In the immuno-oncology field, PD-L1 reactivity is only a portion of the clinical picture. Immunotherapy’s effectiveness depends on both the PD-L1 reactivity of the tumor cells and the immune microenvironment. Current tests provide only a PD-L1 result because it is relevant in selecting FDA-approved therapies and it is the only reimbursable result. The fact that additional information about the tumor microenvironment (TME) is not typically available does not mean that it is not clinically relevant; it only means that the additional IHC stains required to identify macrophages and lymphocytes in the TME are not reimbursed.
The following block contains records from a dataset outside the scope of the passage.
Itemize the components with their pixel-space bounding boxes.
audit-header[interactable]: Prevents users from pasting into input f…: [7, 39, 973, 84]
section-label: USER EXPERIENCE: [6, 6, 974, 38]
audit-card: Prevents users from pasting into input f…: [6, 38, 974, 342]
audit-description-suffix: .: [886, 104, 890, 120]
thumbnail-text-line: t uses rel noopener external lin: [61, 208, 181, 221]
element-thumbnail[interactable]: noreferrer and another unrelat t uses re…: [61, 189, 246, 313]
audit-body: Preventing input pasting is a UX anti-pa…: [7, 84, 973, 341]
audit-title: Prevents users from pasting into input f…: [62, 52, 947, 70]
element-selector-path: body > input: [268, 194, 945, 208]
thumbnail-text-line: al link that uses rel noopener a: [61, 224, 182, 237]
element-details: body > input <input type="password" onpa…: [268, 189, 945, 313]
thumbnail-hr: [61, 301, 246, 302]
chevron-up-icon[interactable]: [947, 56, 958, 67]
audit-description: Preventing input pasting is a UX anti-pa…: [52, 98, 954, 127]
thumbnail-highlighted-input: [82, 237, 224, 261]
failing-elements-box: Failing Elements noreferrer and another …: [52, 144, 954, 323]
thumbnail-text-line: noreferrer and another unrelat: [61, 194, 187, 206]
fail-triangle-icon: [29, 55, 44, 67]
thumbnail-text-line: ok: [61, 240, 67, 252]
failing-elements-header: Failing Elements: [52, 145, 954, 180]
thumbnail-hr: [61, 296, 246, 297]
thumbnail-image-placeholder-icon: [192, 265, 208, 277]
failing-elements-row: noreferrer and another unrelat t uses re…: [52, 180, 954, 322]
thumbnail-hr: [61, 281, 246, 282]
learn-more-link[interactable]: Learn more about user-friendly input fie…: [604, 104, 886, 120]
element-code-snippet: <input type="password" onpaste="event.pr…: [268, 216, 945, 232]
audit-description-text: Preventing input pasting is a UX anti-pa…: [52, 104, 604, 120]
What if the TME could be assessed without any additional time or cost on the part of the clinical laboratory? Though not commercially realistic using manual review techniques, an advanced AI algorithm could achieve this goal. AI is far superior to the human eye in detecting patterns that allow cells to be identified and classified across an entire tissue sample. What if a digital pathology solution could not only accurately detect PD-L1 reactivity, but also count and locate macrophages and lymphocytes and assess levels of tissue necrosis? Would an oncologist treating challenging patients benefit from this information? Although medical decisions must be based on clinically rigorous study data, the migration of ideas from research to FDA-cleared treatment typically takes decades. Oncologists perpetually find themselves in a grey area between cutting-edge research and fully validated, FDA-cleared treatments. The pathologist’s goal is to provide treating physicians with the facts and tools they need to manage their patients. Artificial intelligence could be an important tool in fulfilling that mission – and only a centralized digital pathology provider would have the expertise, reach, and economies of scale to leverage that capability.